Nur die, die mir auf die schnelle einfallen:
Im Gras schnüffeln, wegsehen, auch drohen, ignorieren, sofort angreifen, pinkeln, scharren, zu meinem Menschen laufen, zu meinem Rudelpartner sehen, Flucht, auf den Rücken schmeißen, Ohren anlegen, markieren, knurren - aber die Ohren anlegen, .......... to be continued
: Und wieviele Optionen hat Rüde A in seinem Sozialverhalten noch, wenn er dieses Verhalten 5 bis zehnmal erfolgreich wiederholt hat, bei der nächsten Rüdenbegegnung (mir fällt gerade kein anderes Beispiel ein)?
Die Optionen hat er immer noch. Nur, er entscheidet sich häufig für die als erfolgreich bekannte Strategie *g*
:Ich dachte immer, die Operante Konditionierung funktioniert, ob wir dies wollen, oder nicht?!
Nun ja, im Moment gibt es keine bessere Theorie.
: Ich denke, ein Hund, der eine Kommunikation beginnt, hat eine überschaubare Anzahl von Möglichkeiten. Er kann distanzvermindernde oder distanzerhöhende Signale mittels Display und Körpersprache aussenden, aber mit der FAZ wedeln wird er nicht können.

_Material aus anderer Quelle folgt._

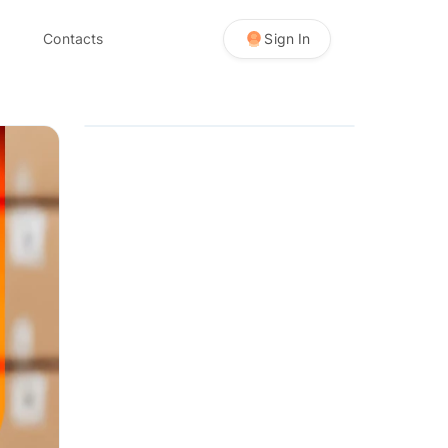
Contacts
Sign In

Mein Hund könnte das *g*. Übrigens ein schönes Beispiel: Der Hund meiner Frau tut das sogar sehr gerne. Er beginnt die Kommunikation mit fremden und auch bekannten Menschen, indem er etwas herbeiträgt. Zuweilen ist das auch eine Zeitung *g*. Aber Du hast natürlich Recht. Ein Mensch hat sehr viel Ausdrucksmöglichkeiten - aber im Grunde lassen sich diese den drei von Dir genannten *Bereichen* zuordnen: Aggression, soziopositive Reaktion, neutrale Reaktion.
: Ach ja, und wer hat doch gleich das Prinzip der Arterhaltung abgeschafft, - oder habe ich da was verschlafen?
Sorry....da hast Du nun wirklich was verschlafen...ich zitiere mal kurz aus "Einfühurng in die Verhaltensforschung"; Immelmann, Pröve, Sossinka - Blackwell Wissenschaft, 4. Auflage, 1996
S. 162 ff.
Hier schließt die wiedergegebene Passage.